TASK ITEM →
Would you restate all the entries exactly, leaving nothing out?

### ENTRIES PROVIDED

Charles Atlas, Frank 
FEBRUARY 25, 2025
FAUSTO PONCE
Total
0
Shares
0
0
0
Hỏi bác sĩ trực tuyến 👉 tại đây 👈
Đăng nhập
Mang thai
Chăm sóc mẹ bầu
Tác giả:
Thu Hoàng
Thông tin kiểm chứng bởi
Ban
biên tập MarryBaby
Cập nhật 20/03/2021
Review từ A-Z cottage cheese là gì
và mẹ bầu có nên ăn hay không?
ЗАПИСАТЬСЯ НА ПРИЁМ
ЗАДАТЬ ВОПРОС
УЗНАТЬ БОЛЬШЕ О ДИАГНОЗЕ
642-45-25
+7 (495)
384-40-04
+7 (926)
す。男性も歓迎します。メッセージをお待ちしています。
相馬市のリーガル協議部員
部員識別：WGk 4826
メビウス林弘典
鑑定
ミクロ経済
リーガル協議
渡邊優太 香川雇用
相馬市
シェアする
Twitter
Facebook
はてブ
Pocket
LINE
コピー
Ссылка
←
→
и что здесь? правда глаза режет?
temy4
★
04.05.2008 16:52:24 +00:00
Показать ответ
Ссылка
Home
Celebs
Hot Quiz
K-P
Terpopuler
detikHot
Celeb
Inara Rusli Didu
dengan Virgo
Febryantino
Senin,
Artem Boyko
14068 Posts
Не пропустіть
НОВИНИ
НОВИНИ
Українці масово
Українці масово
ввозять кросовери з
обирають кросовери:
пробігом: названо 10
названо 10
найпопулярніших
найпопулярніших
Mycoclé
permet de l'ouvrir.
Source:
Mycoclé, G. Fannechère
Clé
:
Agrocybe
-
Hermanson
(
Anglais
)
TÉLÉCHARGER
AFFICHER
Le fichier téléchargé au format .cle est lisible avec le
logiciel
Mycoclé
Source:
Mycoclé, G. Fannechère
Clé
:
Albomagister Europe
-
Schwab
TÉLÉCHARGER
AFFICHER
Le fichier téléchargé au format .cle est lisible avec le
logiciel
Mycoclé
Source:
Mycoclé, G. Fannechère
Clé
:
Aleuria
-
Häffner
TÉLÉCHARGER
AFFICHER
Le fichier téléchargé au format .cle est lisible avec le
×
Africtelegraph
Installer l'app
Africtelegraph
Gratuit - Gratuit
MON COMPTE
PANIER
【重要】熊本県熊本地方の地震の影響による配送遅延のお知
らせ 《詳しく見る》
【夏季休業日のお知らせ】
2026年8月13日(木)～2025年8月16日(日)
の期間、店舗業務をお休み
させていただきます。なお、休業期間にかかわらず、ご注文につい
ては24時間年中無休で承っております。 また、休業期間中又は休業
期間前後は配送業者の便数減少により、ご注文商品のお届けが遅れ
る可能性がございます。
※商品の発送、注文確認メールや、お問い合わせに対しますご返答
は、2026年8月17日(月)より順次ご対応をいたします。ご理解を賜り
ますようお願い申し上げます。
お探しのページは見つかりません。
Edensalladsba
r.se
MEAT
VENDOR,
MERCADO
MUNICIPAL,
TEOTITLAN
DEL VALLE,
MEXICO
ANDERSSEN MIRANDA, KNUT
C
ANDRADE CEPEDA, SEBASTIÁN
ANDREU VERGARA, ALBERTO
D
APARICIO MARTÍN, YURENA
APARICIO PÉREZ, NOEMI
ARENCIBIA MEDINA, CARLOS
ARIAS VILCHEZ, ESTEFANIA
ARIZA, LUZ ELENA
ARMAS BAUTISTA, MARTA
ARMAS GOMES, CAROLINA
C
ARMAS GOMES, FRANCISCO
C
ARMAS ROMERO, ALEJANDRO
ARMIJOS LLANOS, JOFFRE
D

######

ANSWER TO THIS PROBLEM →
Charles Atlas, Frank 
FEBRUARY 25, 2025
FAUSTO PONCE
Total
0
Shares
0
0
0
Hỏi bác sĩ trực tuyến 👉 tại đây 👈
Đăng nhập
Mang thai
Chăm sóc mẹ bầu
Tác giả:
Thu Hoàng
Thông tin kiểm chứng bởi
Ban
biên tập MarryBaby
Cập nhật 20/03/2021
Review từ A-Z cottage cheese là gì
và mẹ bầu có nên ăn hay không?
ЗАПИСАТЬСЯ НА ПРИЁМ
ЗАДАТЬ ВОПРОС
УЗНАТЬ БОЛЬШЕ О ДИАГНОЗЕ
642-45-25
+7 (495)
384-40-04
+7 (926)
す。男性も歓迎します。メッセージをお待ちしています。
相馬市のリーガル協議部員
部員識別：WGk 4826
メビウス林弘典
鑑定
ミクロ経済
リーガル協議
渡邊優太 香川雇用
相馬市
シェアする
Twitter
Facebook
はてブ
Pocket
LINE
コピー
Ссылка
←
→
и что здесь? правда глаза режет?
temy4
★
04.05.2008 16:52:24 +00:00
Показать ответ
Ссылка
Home
Celebs
Hot Quiz
K-P
Terpopuler
detikHot
Celeb
Inara Rusli Didu
dengan Virgo
Febryantino
Senin,
Artem Boyko
14068 Posts
Не пропустіть
НОВИНИ
НОВИНИ
Українці масово
Українці масово
ввозять кросовери з
обирають кросовери:
пробігом: названо 10
названо 10
найпопулярніших
найпопулярніших
Mycoclé
permet de l'ouvrir.
Source:
Mycoclé, G. Fannechère
Clé
:
Agrocybe
-
Hermanson
(
Anglais
)
TÉLÉCHARGER
AFFICHER
Le fichier téléchargé au format .cle est lisible avec le
logiciel
Mycoclé
Source:
Mycoclé, G. Fannechère
Clé
:
Albomagister Europe
-
Schwab
TÉLÉCHARGER
AFFICHER
Le fichier téléchargé au format .cle est lisible avec le
logiciel
Mycoclé
Source:
Mycoclé, G. Fannechère
Clé
:
Aleuria
-
Häffner
TÉLÉCHARGER
AFFICHER
Le fichier téléchargé au format .cle est lisible avec le
×
Africtelegraph
Installer l'app
Africtelegraph
Gratuit - Gratuit
MON COMPTE
PANIER
【重要】熊本県熊本地方の地震の影響による配送遅延のお知
らせ 《詳しく見る》
【夏季休業日のお知らせ】
2026年8月13日(木)～2025年8月16日(日)
の期間、店舗業務をお休み
させていただきます。なお、休業期間にかかわらず、ご注文につい
ては24時間年中無休で承っております。 また、休業期間中又は休業
期間前後は配送業者の便数減少により、ご注文商品のお届けが遅れ
る可能性がございます。
※商品の発送、注文確認メールや、お問い合わせに対しますご返答
は、2026年8月17日(月)より順次ご対応をいたします。ご理解を賜り
ますようお願い申し上げます。
お探しのページは見つかりません。
Edensalladsba
r.se
MEAT
VENDOR,
MERCADO
MUNICIPAL,
TEOTITLAN
DEL VALLE,
MEXICO
ANDERSSEN MIRANDA, KNUT
C
ANDRADE CEPEDA, SEBASTIÁN
ANDREU VERGARA, ALBERTO
D
APARICIO MARTÍN, YURENA
APARICIO PÉREZ, NOEMI
ARENCIBIA MEDINA, CARLOS
ARIAS VILCHEZ, ESTEFANIA
ARIZA, LUZ ELENA
ARMAS BAUTISTA, MARTA
ARMAS GOMES, CAROLINA
C
ARMAS GOMES, FRANCISCO
C
ARMAS ROMERO, ALEJANDRO
ARMIJOS LLANOS, JOFFRE
D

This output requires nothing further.